Le ministre de l’Infrastructure et du Logement, Pedro Nuno Santos, a déclaré ce mardi que le Portugal « perdra sa centralité dans le secteur de l’aviation » si le plan de restructuration de TAP n’est pas approuvé par Bruxelles, ce qui conduira à la fermeture de l’entreprise, a-t-il assuré.

Revenant à exprimer sa confiance que le plan sera approuvé d’ici la fin de l’année, le responsable gouvernemental a averti que « si TAP ne fait pas approuver le plan de restructuration, il fermera et le Portugal perdra son rôle central dans le secteur de l’aviation ».

Selon Pedro Nuno Santos, qui s’est exprimé en marge de la présentation du cahier des charges des 117 nouvelles autorails du CP, à Matosinhos, sans TAP, le « hub » (centre de correspondance des vols) au Portugal sera à Madrid.

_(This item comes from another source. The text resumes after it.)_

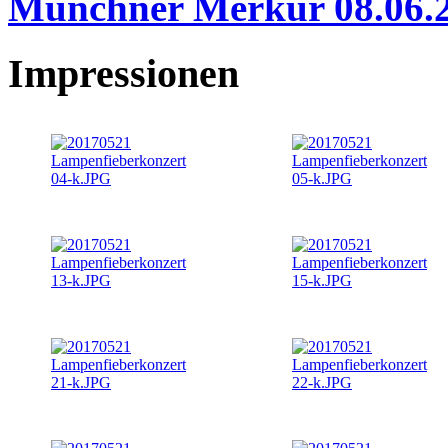
Münchner Merkur 08.06.
Impressionen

« Nous parlons de la seule compagnie aérienne opérant au Portugal qui dispose d’un ‘hub’, qui effectue des voyages intercontinentaux entre le Brésil, les États-Unis, l’Afrique et le Portugal et distribue dans le reste de l’Europe », a-t-il souligné.

Pedro Nuno Santos a souligné que l’investissement dans TAP « est très important », rappelant qu' »il n’y a plus de compagnie aérienne » qui fournit le service que fait le transporteur, mais reconnaissant qu’il n’a pas encore réussi « que la majorité du peuple portugais comprendre » ce fait que.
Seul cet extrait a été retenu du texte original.